Comment s’y retrouver dans tout cela ?

Le patrimoine islamique étant le plus riche de l’Humanité sur de nombreux sujets, il faut savoir que l’Islam comporte d’une part, des principes et finalités universelles et inaliénables, auxquels tous les musulmans doivent se rattacher, car reposant sur des certitudes et des convergences de preuves et d’arguments probants, pour quiconque se refuse à l’hypocrisie et au mensonge bien évidemment : le Qur’ân est un argument en soi, de même que le bon sens de suivre la Tradition prophétique conforme au Qur’ân, à la sagesse et à la justice.

Les 5 piliers de l’islam (évoqués de façon éparse dans le Qur’ân, et mis en pratique par le Prophète et ses compagnons, et par des dizaines de milliers de musulmans de toutes les tendances à chaque génération), les 6 piliers de la foi (évoqués aussi dans le Qur’ân et la Tradition prophétique), les valeurs éthiques, les grandes obligations et les interdictions catégoriques (meurtre d’innocents, viols, vol, agressions physiques, banditisme, fornication, sorcellerie, adultère, ce qui conduit potentiellement à l’ivresse physique et mentale comme les boissons alcoolisées ou les substances nocives, la maltraitance parentale/infantile/conjugale/animale, etc.).

Le Qur’ân affirme avec force également, que Dieu (Allâh) est Unique et sans pareil, qu’Il n’est pas une entité physique soumise aux modalités de Sa Création, et qu’Il possède des Attributs et des Noms qui sont à la fois réels et opératifs, mais qui ne sont pas des organes physiques, car ceux-ci sont spécifiques aux créatures.

Le Qur’ân affirme aussi le Qur’ân n’est point une Parole humaine et bricolée par des humains, et qu’il est donc d’origine Divine.

Au-delà de ces principes, des savants réputés ont divergé sur à peu près tous les sujets.

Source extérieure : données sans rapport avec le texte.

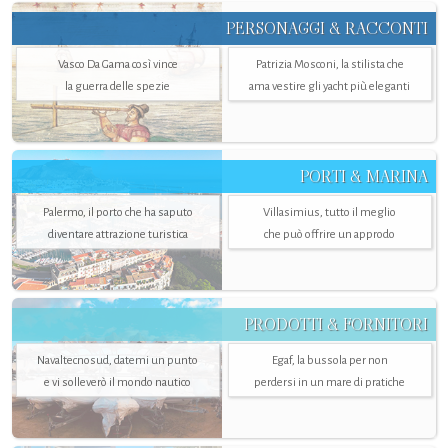
PERSONAGGI & RACCONTI
Vasco Da Gama così vince
Patrizia Mosconi, la stilista che
la guerra delle spezie
ama vestire gli yacht più eleganti
PORTI & MARINA
Palermo, il porto che ha saputo
Villasimius, tutto il meglio
diventare attrazione turistica
che può offrire un approdo
PRODOTTI & FORNITORI
Navaltecnosud, datemi un punto
Egaf, la bussola per non
e vi solleverò il mondo nautico
perdersi in un mare di pratiche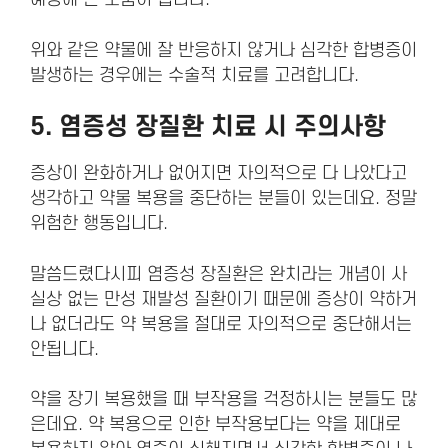
위와 같은 약물에 잘 반응하지 않거나 심각한 합병증이
발생하는 경우에는 수술적 치료를 고려합니다.
5. 염증성 장질환 치료 시
주의사항
증상이 완화하거나 없어지면 자의적으로 다 나았다고
생각하고 약물 복용을 중단하는 분들이 있는데요. 정말
위험한 행동입니다.
말씀드렸다시피 염증성 장질환은 완치라는 개념이 사
실상 없는 만성 재발성 질환이기 때문에 증상이 약하거
나 없더라도 약 복용을 절대로 자의적으로 중단해서는
안됩니다.
약을 장기 복용했을 때 부작용을 걱정하시는 분들도 많
은데요. 약 복용으로 인한 부작용보다는 약을 제대로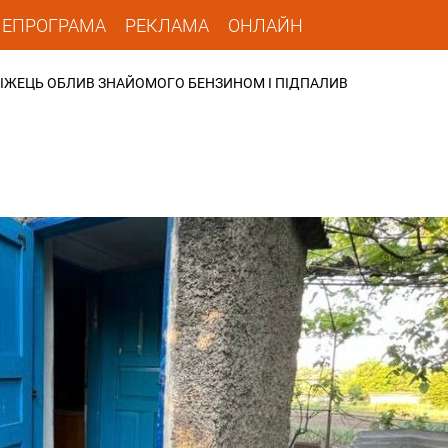
ЛЕПРОГРАМА
РЕКЛАМА
ОНЛАЙН
РІЖЕЦЬ ОБЛИВ ЗНАЙОМОГО БЕНЗИНОМ І ПІДПАЛИВ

La divergence et l’incertitude sur d’autres sujets, ne doivent pas nous effrayer et nous déstabiliser, car cela fait partie de la quête humaine, qui rend passionnante la recherche, et qui doit justement nous pousser à l’humilité, à nous rapprocher du Divin et à la réflexion, le tout encadré par des nobles principes universels, des valeurs magnifiques dont les bienfaits ont été observés et expérimentés à toutes les époques, des rites opératifs qui instaurent une belle discipline et une relation directe avec le Divin, et où la Manifestation du Divin s’exprime à travers les relations humaines, l’observation du Cosmos et de la Nature, etc.

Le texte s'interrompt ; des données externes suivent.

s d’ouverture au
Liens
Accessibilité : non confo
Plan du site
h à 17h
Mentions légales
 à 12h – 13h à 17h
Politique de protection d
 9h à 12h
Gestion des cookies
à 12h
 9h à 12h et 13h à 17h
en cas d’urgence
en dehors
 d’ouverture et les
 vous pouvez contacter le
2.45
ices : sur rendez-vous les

Il faut donc éviter d’empiéter sur les droits des gens, de propager la violence, d’alimenter la corruption ou de mépriser les gens sur la base des divergences réelles, et s’en remettre à Allâh, tout en s’assurant que la société soit protégée de l’insécurité, de la corruption, de la violence verbale, physique, idéologique et psychologique, ainsi que des nombreux fléaux et vices, tels que l’alcoolisme, la drogue, la prostitution, la violence conjugale, la maltraitance infantile, les théories du genre qui détruisent des vies et l’éducation des enfants et des gens, déresponsabilisant toute la société sous de faux-prétextes, et faisant preuve d’une extrême intolérance envers quiconque exprimerait des opinions contraires.

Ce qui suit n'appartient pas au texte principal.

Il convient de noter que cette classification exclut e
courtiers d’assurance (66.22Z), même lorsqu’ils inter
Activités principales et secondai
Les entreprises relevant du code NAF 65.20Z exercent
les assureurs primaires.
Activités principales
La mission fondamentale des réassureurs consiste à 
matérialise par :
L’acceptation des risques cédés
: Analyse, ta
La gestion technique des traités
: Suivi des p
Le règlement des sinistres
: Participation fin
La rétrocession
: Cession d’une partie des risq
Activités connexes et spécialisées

Une personne honnête, au-delà des divergences d’avis, recherchera toujours l’avis le plus juste, le plus sage, le plus bénéfique, ou autrement dit, l’avis qui le mènera le plus près possible de la Vérité, de la sagesse, de la piété, de la justice, de la purification de l’âme, de l’apaisement spirituel et donc de l’Agrément Divin, ce qui n’est pas le cas de la plupart des avis (sur les branches, – furû’ – de la religion) défendus aussi bien par les rigoristes que les réformistes modernistes, qui veulent s’autoriser des choses pour suivre leurs passions et leurs vices, ou alors qui se trompent par ignorance, tout en étant sincères et honnêtes dans leur démarche.